Gustavo Corona, opinião, in Públido online
Ignoramos guerras, ignoramos fome, ignoramos crianças que morrem por doenças facilmente tratáveis, ignoramos mulheres que morrem no parto por falto de cuidados médicos, e tanto mais.
Deixem-me apresentar-vos a Patrícia. Médica, ginecologista/obstetra, espanhola, madrilena, com raízes alemãs, com 30 e poucos anos, baixa, loira, olhos bonitos, e com uma garra e uma energia contagiantes. Uma mulher-furacão.
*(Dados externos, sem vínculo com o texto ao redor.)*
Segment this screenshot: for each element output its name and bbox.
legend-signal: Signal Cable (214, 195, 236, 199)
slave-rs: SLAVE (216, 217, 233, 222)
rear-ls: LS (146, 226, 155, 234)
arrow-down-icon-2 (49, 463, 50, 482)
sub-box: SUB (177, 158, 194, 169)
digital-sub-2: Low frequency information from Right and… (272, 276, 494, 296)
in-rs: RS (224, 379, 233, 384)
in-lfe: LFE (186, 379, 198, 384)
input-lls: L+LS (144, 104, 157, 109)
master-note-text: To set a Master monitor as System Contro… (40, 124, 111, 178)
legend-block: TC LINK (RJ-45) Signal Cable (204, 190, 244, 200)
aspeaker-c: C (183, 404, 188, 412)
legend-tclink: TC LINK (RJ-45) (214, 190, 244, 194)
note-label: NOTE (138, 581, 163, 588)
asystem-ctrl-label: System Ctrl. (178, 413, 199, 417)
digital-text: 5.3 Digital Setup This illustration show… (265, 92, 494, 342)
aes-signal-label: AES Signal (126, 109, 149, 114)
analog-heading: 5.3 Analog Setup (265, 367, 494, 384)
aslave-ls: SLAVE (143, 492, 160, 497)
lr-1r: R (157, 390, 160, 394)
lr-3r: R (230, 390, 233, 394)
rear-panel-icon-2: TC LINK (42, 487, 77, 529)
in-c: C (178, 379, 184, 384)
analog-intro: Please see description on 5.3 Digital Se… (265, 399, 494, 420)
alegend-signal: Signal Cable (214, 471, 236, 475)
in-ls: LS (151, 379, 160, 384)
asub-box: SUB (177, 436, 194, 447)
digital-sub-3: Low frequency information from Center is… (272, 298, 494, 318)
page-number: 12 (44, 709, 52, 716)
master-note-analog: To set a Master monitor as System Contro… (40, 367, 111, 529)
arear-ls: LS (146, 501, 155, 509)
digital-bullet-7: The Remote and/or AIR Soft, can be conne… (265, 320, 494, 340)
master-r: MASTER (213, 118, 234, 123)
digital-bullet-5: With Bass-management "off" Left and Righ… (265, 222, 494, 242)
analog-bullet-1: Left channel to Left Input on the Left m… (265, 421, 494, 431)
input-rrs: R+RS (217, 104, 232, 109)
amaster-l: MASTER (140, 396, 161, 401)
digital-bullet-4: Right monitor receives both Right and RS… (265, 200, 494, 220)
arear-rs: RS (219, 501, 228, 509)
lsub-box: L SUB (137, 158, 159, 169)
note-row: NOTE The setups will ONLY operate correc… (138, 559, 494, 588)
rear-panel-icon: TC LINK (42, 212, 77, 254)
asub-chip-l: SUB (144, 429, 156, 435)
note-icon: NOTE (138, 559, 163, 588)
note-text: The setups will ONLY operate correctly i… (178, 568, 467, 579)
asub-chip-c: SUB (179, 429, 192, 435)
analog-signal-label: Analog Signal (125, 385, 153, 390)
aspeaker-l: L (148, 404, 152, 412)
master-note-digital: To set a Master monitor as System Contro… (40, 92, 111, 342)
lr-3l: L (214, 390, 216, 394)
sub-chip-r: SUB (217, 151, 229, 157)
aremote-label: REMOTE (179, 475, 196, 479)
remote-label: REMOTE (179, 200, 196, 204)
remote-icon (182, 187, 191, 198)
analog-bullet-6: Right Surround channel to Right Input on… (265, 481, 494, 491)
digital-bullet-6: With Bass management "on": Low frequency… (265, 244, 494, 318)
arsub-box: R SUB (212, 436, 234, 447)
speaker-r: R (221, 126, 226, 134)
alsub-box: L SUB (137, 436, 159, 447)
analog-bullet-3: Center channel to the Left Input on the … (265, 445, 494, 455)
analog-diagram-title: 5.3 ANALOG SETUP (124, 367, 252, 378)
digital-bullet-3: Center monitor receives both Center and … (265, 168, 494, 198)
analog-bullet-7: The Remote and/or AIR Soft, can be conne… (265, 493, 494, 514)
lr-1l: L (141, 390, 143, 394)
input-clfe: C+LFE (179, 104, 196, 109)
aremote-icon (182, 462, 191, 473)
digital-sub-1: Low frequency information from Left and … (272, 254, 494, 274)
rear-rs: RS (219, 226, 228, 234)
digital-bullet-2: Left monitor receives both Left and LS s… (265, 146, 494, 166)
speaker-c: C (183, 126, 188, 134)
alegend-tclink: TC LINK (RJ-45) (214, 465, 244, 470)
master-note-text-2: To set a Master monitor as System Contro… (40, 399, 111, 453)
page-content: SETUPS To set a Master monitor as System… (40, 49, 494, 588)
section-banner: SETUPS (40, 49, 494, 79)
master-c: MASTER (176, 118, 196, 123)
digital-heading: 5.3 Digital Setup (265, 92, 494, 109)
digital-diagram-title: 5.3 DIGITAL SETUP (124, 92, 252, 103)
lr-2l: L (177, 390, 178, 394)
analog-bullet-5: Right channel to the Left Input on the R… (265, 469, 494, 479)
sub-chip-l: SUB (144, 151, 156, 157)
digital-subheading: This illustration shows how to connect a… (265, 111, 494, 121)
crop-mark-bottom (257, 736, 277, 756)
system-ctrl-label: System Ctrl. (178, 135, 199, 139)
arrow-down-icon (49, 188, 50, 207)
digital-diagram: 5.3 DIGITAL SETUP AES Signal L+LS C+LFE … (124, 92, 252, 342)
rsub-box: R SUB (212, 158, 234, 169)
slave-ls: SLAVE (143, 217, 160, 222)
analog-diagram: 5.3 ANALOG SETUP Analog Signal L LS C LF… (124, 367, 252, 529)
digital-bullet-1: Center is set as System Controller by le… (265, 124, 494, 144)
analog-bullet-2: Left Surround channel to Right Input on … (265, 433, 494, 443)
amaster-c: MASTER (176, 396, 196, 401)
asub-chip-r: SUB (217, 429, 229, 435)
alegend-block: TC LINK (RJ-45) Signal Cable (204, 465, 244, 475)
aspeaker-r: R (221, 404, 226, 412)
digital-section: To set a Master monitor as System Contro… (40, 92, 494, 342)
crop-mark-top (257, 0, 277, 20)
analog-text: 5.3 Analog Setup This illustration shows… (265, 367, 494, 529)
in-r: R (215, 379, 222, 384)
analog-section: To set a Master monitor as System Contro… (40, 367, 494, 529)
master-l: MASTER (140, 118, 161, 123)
Dedicação ao trabalho como nunca vi, muito carinhosa com as doentes, muito rápida a pensar e a executar, com fantásticas mãos cirúrgicas. Surpreendente!
Rapidamente nos tornamos amigos, pois trabalhámos muitas vezes juntos até à exaustão, inspiramo-nos mutuamente, e partilhámos muitas histórias de vida e de morte no bloco operatório. Eu nunca trabalhei tanto na vida, como nesta missão, estive perto de colapsar em dois ou três momentos. Dormia quando podia e trabalhava quando a vida de alguém dependesse disso, o que era grande parte do tempo.
Eu e a Patrícia perdemos a conta à quantidade de vezes em que éramos chamados de madrugada, para a imensidão de patologias obstétricas urgentes que abundam naquela parte do mundo. Paquistão, província do Noroeste, a norte de Peshawar, montanhas rochosas na fronteira com o Afeganistão.
E esta era apenas mais uma noite. Eram duas ou três da manhã e toca o meu telefone. Acordo, pedrado de sono e era a Patrícia. “Estás pronto?”, diz ela a rir-se! “Sempre. Vamos lá embora!”, respondo eu, contagiado pelo seu bom humor. Ao sair da cama levo com um choque térmico que me acorda logo, estão para aí menos 10º C, numa casa sem aquecimento. Água na cara, visto o meu shalwar kameeze (túnica e calças largas), respiro fundo e vamos à luta.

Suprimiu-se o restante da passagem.